Particularly impressive in major roles here are Jeanne Tripplehorn and Gene Hackman. Then again, has Hackman ever brought anything but his A game to any movie? Well, he’s as impressive as ever here. One of the most enjoyable scenes from an acting perspective is between Hackman and Tripplehorn. The scene takes place in a schoolyard, should you happen to tune in. This is how it’s done.
The other Oscar nod received by The Firm – aside from Hunter’s supporting recognition – went to Dave Grusin for Best Music, Original Score, which is a thrilling, piano-based ride. (By the way, “piano-based” simply means the piano stood out for my non-musical ears.)
Upon its release The Firm received decent reviews and went on to become the third highest grossing film of 1993. It’s worth noting that John Grisham was at the height of his popularity then and had, I believe, three novels on the New York Times Best Seller list the week The Firm was released. That’s not a bad promotion for the movie.

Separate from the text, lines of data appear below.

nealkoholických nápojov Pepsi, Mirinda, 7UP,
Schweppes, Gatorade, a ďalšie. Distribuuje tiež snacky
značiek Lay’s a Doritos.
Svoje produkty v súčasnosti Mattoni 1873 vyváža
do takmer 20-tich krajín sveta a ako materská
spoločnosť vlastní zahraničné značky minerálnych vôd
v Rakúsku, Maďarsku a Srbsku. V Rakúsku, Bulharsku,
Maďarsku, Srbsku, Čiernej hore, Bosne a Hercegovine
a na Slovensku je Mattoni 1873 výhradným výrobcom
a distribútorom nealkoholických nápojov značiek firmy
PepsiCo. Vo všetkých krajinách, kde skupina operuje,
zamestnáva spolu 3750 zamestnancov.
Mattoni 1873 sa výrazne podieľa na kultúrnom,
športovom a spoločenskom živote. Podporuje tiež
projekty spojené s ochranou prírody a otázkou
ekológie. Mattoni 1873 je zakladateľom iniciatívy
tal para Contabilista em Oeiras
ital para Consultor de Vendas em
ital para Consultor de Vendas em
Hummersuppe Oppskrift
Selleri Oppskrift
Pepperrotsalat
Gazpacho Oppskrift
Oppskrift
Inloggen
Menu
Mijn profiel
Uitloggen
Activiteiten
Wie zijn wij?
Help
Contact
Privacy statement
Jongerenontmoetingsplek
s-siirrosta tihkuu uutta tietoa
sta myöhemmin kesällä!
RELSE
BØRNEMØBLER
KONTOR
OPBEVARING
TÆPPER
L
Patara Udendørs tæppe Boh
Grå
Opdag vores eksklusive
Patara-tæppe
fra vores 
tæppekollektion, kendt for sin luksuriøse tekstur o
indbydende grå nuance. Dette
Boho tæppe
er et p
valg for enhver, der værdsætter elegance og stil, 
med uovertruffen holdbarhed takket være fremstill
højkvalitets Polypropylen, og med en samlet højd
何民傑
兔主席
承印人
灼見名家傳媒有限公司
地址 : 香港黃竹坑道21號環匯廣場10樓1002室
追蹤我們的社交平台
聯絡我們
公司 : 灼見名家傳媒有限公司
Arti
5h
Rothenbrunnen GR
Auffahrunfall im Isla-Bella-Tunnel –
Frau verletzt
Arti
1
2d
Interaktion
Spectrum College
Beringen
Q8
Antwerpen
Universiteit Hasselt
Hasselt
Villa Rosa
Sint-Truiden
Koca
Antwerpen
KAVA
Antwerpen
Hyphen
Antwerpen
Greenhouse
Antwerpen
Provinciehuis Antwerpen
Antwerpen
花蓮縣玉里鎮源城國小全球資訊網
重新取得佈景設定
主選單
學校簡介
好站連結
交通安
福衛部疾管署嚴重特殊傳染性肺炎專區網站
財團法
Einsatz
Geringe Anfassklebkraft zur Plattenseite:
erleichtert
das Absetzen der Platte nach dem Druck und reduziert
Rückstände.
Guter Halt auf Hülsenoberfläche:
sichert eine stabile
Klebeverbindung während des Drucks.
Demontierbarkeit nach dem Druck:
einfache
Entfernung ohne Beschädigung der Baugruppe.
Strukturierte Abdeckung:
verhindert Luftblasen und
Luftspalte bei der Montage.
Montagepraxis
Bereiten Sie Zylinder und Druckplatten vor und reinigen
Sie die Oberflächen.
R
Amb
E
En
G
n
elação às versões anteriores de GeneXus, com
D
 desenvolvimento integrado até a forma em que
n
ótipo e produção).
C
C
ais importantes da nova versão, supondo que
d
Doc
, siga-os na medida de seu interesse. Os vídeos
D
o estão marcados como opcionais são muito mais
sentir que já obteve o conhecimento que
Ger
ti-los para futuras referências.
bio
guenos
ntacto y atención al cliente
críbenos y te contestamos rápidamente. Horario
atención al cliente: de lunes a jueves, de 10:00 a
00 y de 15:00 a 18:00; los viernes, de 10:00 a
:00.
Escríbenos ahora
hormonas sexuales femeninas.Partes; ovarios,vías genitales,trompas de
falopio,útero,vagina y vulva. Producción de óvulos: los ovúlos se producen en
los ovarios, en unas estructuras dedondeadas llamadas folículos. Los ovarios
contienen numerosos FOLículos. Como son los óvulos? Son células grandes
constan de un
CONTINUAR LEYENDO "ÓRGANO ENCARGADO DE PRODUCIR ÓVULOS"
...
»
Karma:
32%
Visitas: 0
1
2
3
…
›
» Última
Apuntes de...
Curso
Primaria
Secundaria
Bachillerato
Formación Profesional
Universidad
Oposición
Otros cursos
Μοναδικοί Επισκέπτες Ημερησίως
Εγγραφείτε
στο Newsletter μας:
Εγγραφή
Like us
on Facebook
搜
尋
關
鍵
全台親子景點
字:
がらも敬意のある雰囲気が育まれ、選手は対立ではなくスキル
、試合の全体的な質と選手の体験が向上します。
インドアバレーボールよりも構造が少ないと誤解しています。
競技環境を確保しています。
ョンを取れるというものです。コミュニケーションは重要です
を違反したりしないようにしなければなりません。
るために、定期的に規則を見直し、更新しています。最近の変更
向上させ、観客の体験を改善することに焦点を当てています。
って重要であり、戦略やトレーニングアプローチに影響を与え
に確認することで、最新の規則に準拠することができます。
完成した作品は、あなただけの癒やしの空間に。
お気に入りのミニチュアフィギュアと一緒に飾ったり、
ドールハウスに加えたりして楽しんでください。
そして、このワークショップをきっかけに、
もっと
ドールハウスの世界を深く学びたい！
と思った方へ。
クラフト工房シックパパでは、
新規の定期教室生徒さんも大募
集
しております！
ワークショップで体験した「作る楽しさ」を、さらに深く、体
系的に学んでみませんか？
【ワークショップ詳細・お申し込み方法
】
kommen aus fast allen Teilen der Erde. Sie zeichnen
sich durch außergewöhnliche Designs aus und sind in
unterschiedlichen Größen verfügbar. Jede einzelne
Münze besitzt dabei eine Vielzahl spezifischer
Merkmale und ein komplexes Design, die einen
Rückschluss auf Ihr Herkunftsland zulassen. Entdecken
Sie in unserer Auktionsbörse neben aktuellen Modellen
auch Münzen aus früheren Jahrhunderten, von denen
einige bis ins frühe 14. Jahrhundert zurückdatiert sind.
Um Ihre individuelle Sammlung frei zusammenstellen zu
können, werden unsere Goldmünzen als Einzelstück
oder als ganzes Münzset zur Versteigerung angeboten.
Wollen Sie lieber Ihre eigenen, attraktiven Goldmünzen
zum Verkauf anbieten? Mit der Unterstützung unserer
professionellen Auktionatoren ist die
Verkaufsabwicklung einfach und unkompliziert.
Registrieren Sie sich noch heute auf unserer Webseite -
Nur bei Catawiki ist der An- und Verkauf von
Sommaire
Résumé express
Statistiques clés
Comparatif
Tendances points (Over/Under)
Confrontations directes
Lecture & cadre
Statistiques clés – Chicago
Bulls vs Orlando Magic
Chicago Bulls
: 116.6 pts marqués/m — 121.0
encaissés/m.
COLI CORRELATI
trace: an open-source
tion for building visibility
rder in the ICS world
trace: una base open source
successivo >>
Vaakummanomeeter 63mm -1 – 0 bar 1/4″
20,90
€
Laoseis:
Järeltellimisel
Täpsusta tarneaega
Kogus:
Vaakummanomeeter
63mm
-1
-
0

I’d be remiss if I didn’t mention that I am a huge fan of Sydney Pollack the person. Or, at least, the person he seems to be in every clip and/or interview I’ve ever seen him in. I am always compelled to listen to him closely. He’s one of those directors whose love of film (like Martin Scorsese for instance) is evident by the passion with which they discuss the movies. It’s not only admirable, but contagious. Turner Classic Movies (TCM) features Pollack on a clip in which several filmmakers discuss letterbox vs. pan and scan and although I’ve seen the clip more times than I can count – who hasn’t? – I can never look away from it because of Sydney Pollack and the way he describes the importance of staying true to the work as dictated by the original format. And Pollack didn’t just talk the talk. In 1997 he brought a lawsuit against Danish TV for screening Three Days of the Condor in pan-and-scan in 1991. The court ruled that the pan scanning conducted by Danish television was a ‘mutilation’ of the film and a violation of Pollack’s legal right as an artist to maintain his reputation by protecting the integrity of his work. Nonetheless, the court ruled in favor of the defendant on a technicality. (IMDB)
In tribute to Sydney Pollack the film fan, albeit a fan with extraordinary knowledge of film, here’s a clip from AFI during which he discusses our fascination with The Godfather films. And the following clip, as you’ll see, is from when Pollack was a host on The Essentials on TCM. Here he introduces Stanley Kubrick’s, 2001 A Space Odyssey.
For his love of film and for the films that he made that I love, I post this in honor of Sidney Pollack (July 1, 1934 – May 26, 2008).